> **SOURCE MATERIAL**
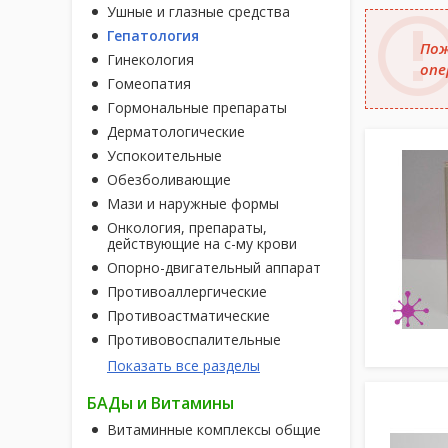
Ушные и глазные средства
Гепатология
Пож
Гинекология
опе
Гомеопатия
Гормональные препараты
Дерматологические
Успокоительные
Обезболивающие
Мази и наружные формы
Онкология, препараты,
действующие на с-му крови
Опорно-двигательный аппарат
Противоаллергические
Противоастматические
Противовоспалительные
Показать все разделы
БАДы и Витамины
Витаминные комплексы общие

> **WHAT THIS TASK INVOLVES**
Give back the records word for word, without their pictures.

> **SOLUTION TO THIS PROBLEM**
Ушные и глазные средства
Гепатология
Пож
Гинекология
опе
Гомеопатия
Гормональные препараты
Дерматологические
Успокоительные
Обезболивающие
Мази и наружные формы
Онкология, препараты,
действующие на с-му крови
Опорно-двигательный аппарат
Противоаллергические
Противоастматические
Противовоспалительные
Показать все разделы
БАДы и Витамины
Витаминные комплексы общие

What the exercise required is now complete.